Aku menulis ini sehabis menyelesaikan banyak paper karena aku membolos seminggu yang lalu. Ruangan ini masih sesepi setelah lima puluh hari kamu pergi. Masih sesenyap dan sekelam itu. Tasha, aku ingin mengakui bahwa kenyataan aku masih seirng takut berada di sini. Aku takut semakin tak bisa melepaskan bayang-bayangmu dari setiap sisi ruangan ini. Setiap sudutnya, seolah ada sosokmu yang tercetak dengan nyata.

            Tasha, nada-nada rindu yang memilukan masih sering terdengar lirih di telingaku. Temaram dan kelam, aku semakin tak paham bagaimana untuk sejenak mengembalikan hidupku pada titik normal. Tasha, bagaimana Surga? Apa di tempat seindah itu, kau berhasil bahagia tanpa aku?

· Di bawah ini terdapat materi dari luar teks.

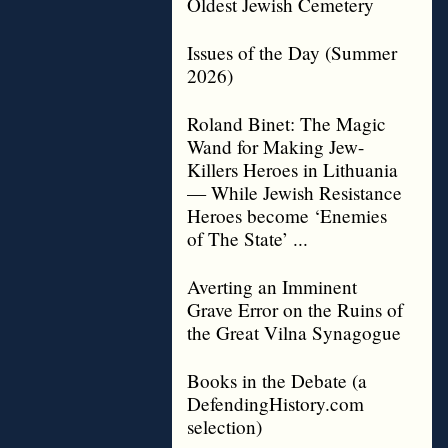
Oldest Jewish Cemetery
Issues of the Day (Summer
2026)
Roland Binet: The Magic
Wand for Making Jew-
Killers Heroes in Lithuania
— While Jewish Resistance
Heroes become ‘Enemies
of The State’ ...
Averting an Imminent
Grave Error on the Ruins of
the Great Vilna Synagogue
Books in the Debate (a
DefendingHistory.com
selection)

            Aku takut jika jawabannya tidak, Tasha.

            Di surat pertamaku, kau mungkin bisa menilai bahwa aku sangat tegar meski rasanya luar biasa menyakitkan. Tapi, Tasha, aku bohong. Aku ternyata masih tak sepandai kamu dalam menyembunyikan perasaan. Aku menangis, meradang, dan ternyata masih tak ada yang dapat kusembunyikan soal rasa sakitku karena kehilangan kamu. Keadaanku luar biasa buruk, aku bahkan yakin kamu akan memarahi aku habis-habisan melihat keadaanku yang sekarang.

            Ah, Tasha, kini kau tak lagi di sini.

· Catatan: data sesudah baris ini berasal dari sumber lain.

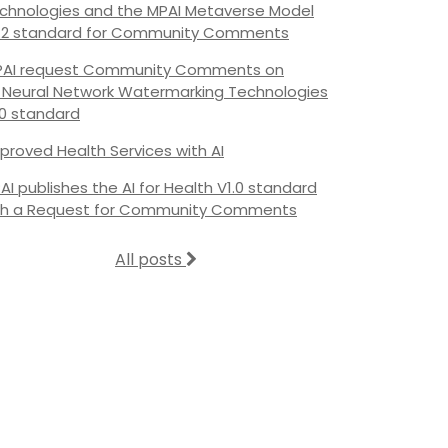
chnologies and the MPAI Metaverse Model
.2 standard for Community Comments
AI request Community Comments on
s Neural Network Watermarking Technologies
.0 standard
proved Health Services with AI
AI publishes the AI for Health V1.0 standard
th a Request for Community Comments
All posts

            Air mataku mengalir lagi saat aku mengetik di paragraf ini. Aku tidak percaya bahwa aku sudah mulai sampai pada tahap kesepian paling menyakitkan. Aku berada di kantin dan suasana luar biasa ramai. Tapi, aku merasa ada yang kosong. Aku merasa ada satu hal yang hilang sampai kemudian membuatku kesepian. Aku merasa sepi, merasa sendiri. Sampai-sampai tak sadar bahwa bumi sudah berkali-kali berotasi, dan dunia sudah banyak mengalami perubahan. Tasha, rasanya sangat menyakitkan. Saat seluruh dunia tertawa, sedangkan aku terus menikmati seluruh perih yang melanda. Detik semakin rapi berbaris, menjelma menjadi kenyataan yang miris. Aku yang di sini, dan hadirmu yang tak ada lagi.

            Tasha, aku sangat ... sangat, luar biasa, rindu padamu. Aku sangat merindukanmu, Tasha.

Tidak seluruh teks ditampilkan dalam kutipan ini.